Michel stared at her. “You what?”

“I made us partners. See, your flora results were better than mine, but my atmosphere is AUs better than yours. And I combined bits of your soil with mine …” She trailed off at his stare.

“You’re … working with me?” His voice squeaked.

She nodded. “And Carmella.”

He paled, flinched and stared at the floor. “She’s … dead.”

“Yeah, I guessed. But her family. They’ll need help. When we win —”

“When?” He sounded unsure.

She offered him a vicious smile. “If we stick together, who’s going to beat us?”

The story behind the story

M. E. Garber reveals the inspiration behind Terraforming the heart.

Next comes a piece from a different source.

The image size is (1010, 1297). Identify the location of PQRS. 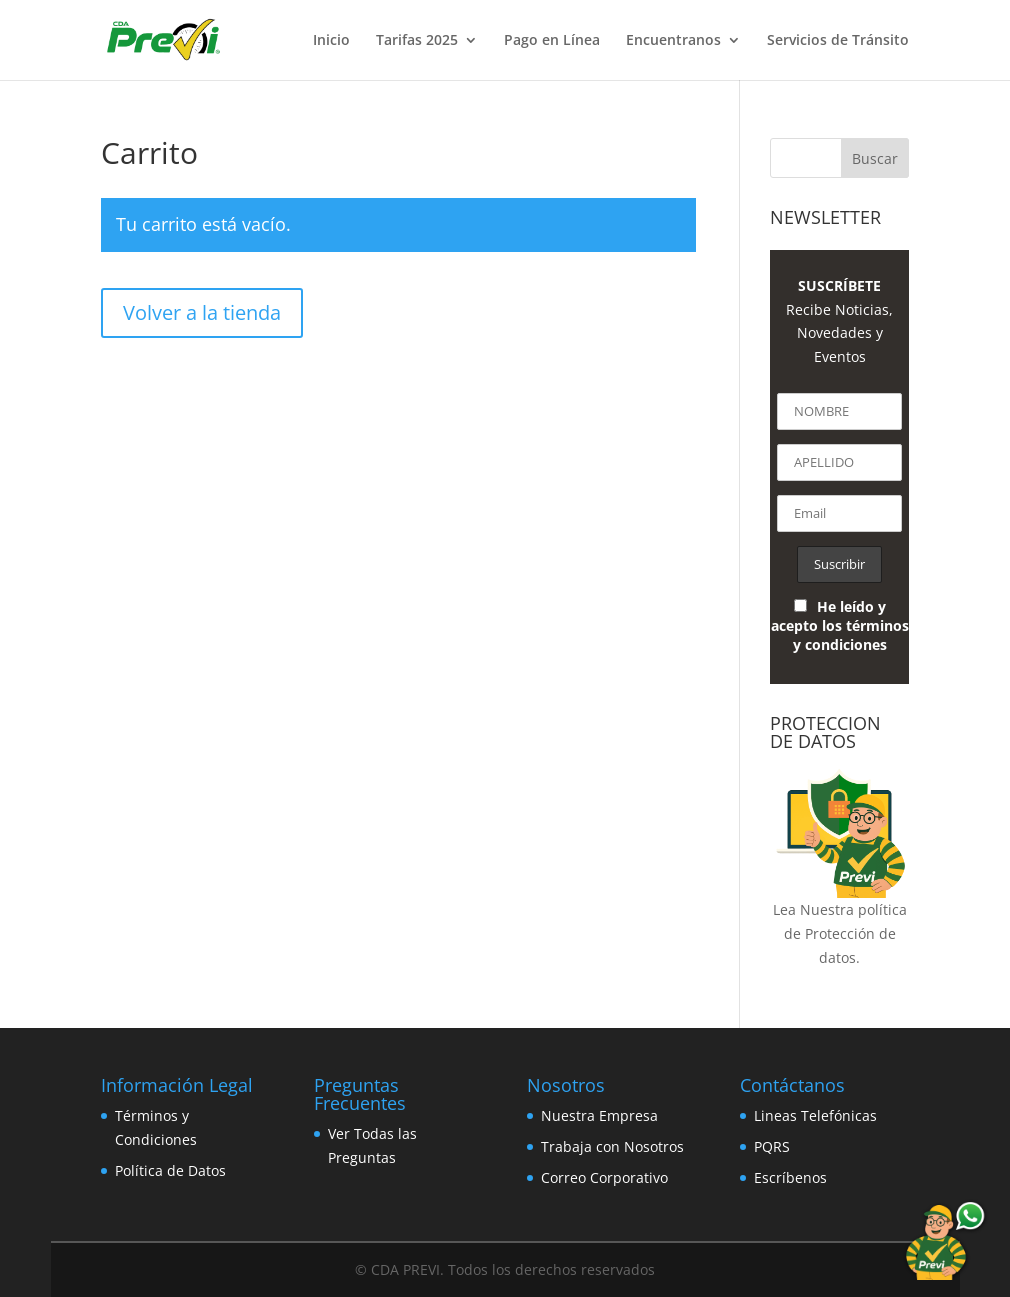 (772, 1146).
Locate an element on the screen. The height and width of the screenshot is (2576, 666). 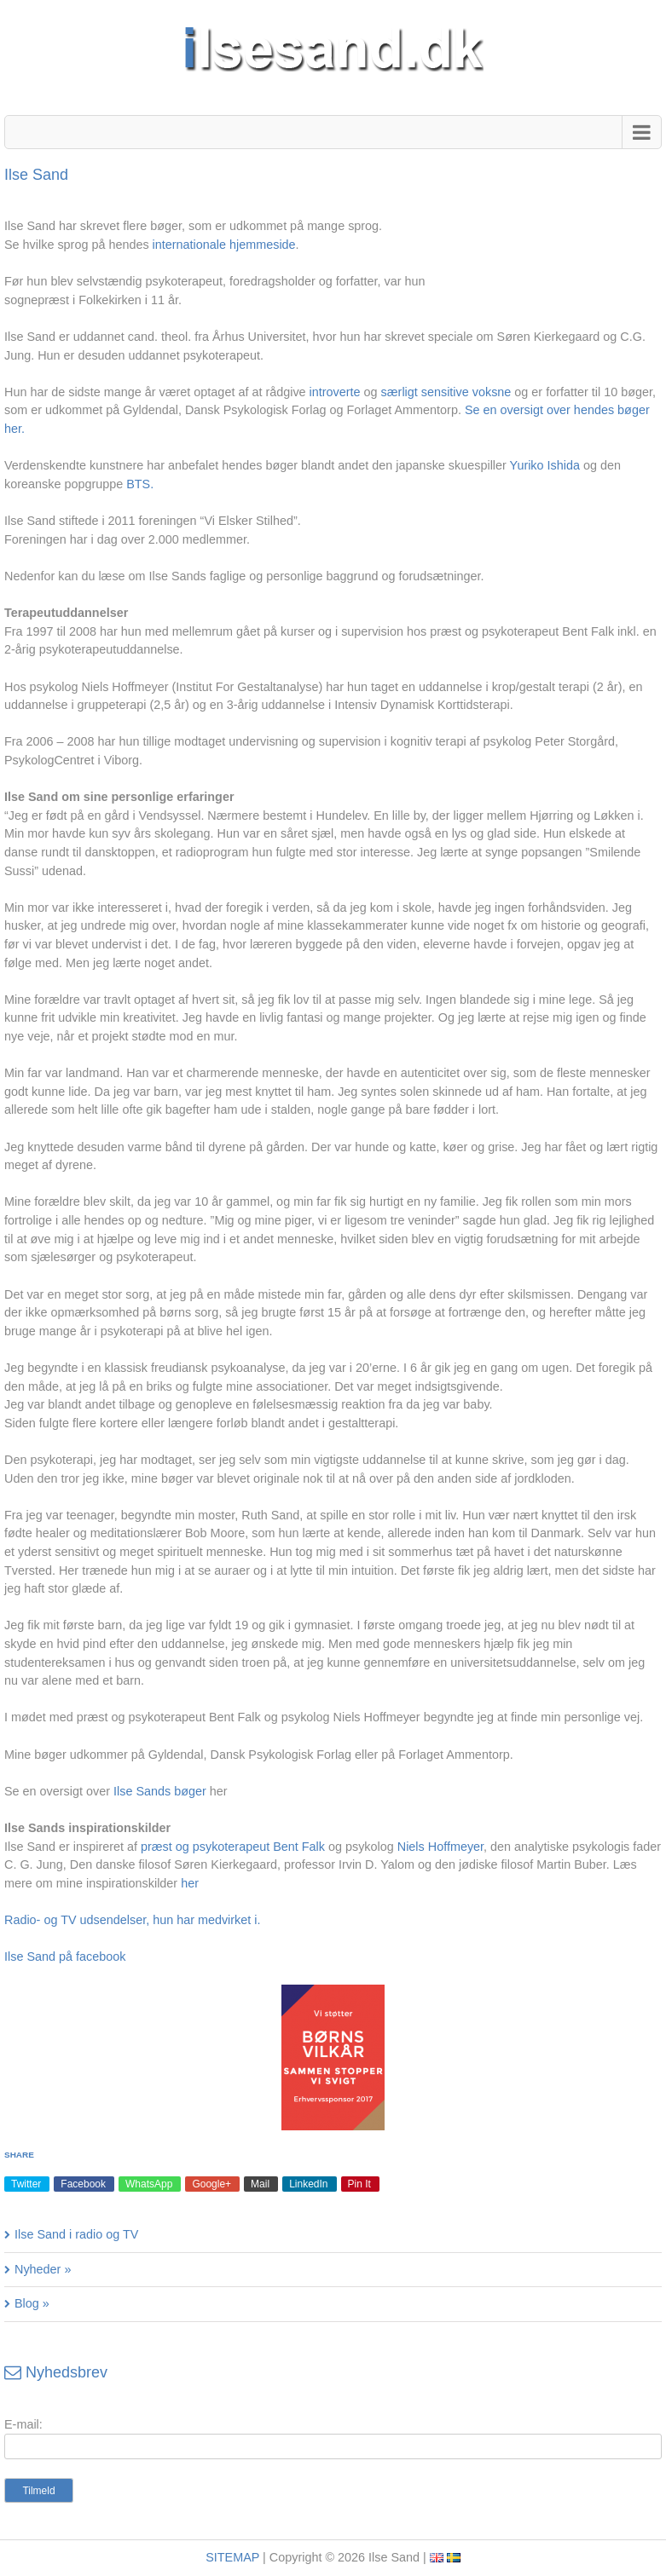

Contests to the death are a big SFF trope. There’s only one winner, only one person or family saved. But in real life, better things happen faster when smart, dedicated humans collaborate on a common cause.

The key breakthrough writing this story came when I wrote to myself: “She recognizes herself in the other’s girl’s pain and anguish,” which led to Jinnan seeing herself as a villain.

Every villain thinks of themselves as a hero. And when the pressure and stakes are high, it’s all too easy to consider winning is worth anything. That the ends justify any means. But your opponent — who isn’t necessarily your enemy, after all — has an entirely different interpretation of your actions.

When Jinnan realizes too late that she made a deadly mistake, she takes the only step she can to make reparations to Carmella’s ghost.